デキる男が好きなんだ! (Dekiru Otoko ga Suki Nanda!)
- Genre: Yaoi
- Written by: Hinako Takanaga
- Published by: Kadokawa Shoten
- English publisher: NA: Blu;
- Published: January 29, 2004
- Volumes: 1

= A Capable Man =

Japanese manga

A Capable Man (デキる男が好きなんだ!, Dekiru Otoko ga Suki Nanda!) is a one-shot Japanese manga written and illustrated by Hinako Takanaga.

==Plot==
Shingo has always liked guys who are exceptional. His best friend, Koji, is the smartest, fastest, and hottest guy in school. But what Shingo doesn't know is that Koji has worked tirelessly to become so exceptional—and he's been doing it all to impress Shingo, because he's secretly in love with him. But everything is about to be revealed.

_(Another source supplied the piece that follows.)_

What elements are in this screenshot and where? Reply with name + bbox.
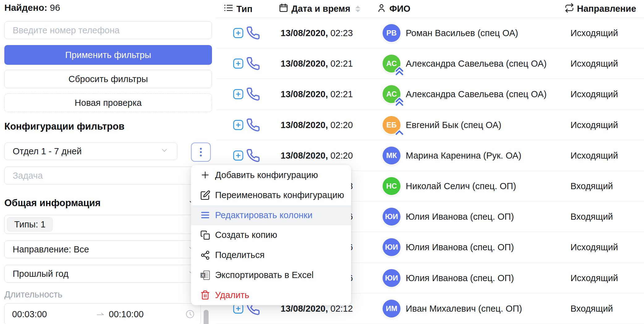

When Shingo's equally impressive cousin comes to town, Koji realizes he'll have to confess his feelings or risk losing the one person he's in love with.

==Publication==
Kadokawa Shoten released the manga on January 29, 2004. In North America, the manga was licensed by Tokyopop's BLU imprint under the title A Capable Man, with the English edition released on November 4, 2008. In Germany, the manga was licensed by Tokyopop Germany under the title Traumboyz, which was released in March 2007.

==Reception==
Mania.com's Danielle van Gorder commends the manga for its "nicely distinct" character designs but criticises it for "the reproduction [which] looks slightly muddy, and the screentone replication isn't the greatest". Pop Shock Culture's Isaac Hale commends the manga for its "adorable humor [which] is abundant in every story". Comic Book Bin's Leroy Douresseaux comments on the manga artist's use of "a variety of moods, techniques, and styles to give her stories a variety of temperatures – from hot and sexy to adorable and funny".